(Stored data entries)
-- Opening Marker --
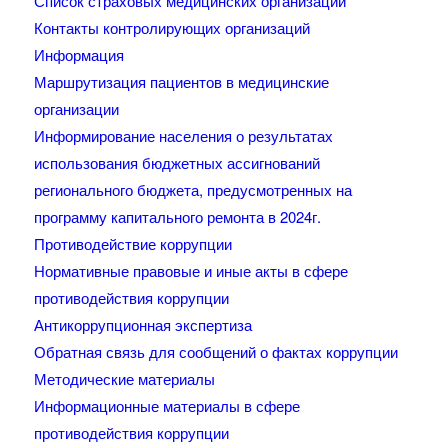
Список страховых медицинских организаций
Контакты контролирующих организаций
Информация
Маршрутизация пациентов в медицинские
организации
Информирование населения о результатах
использования бюджетных ассигнований
регионального бюджета, предусмотренных на
программу капитального ремонта в 2024г.
Противодействие коррупции
Нормативные правовые и иные акты в сфере
противодействия коррупции
Антикоррупционная экспертиза
Обратная связь для сообщений о фактах коррупции
Методические материалы
Информационные материалы в сфере
противодействия коррупции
-- Closing Marker --
Lines in the data that include the word "сфере" should all be copied.

RESULT OF THIS TASK
Нормативные правовые и иные акты в сфере
Информационные материалы в сфере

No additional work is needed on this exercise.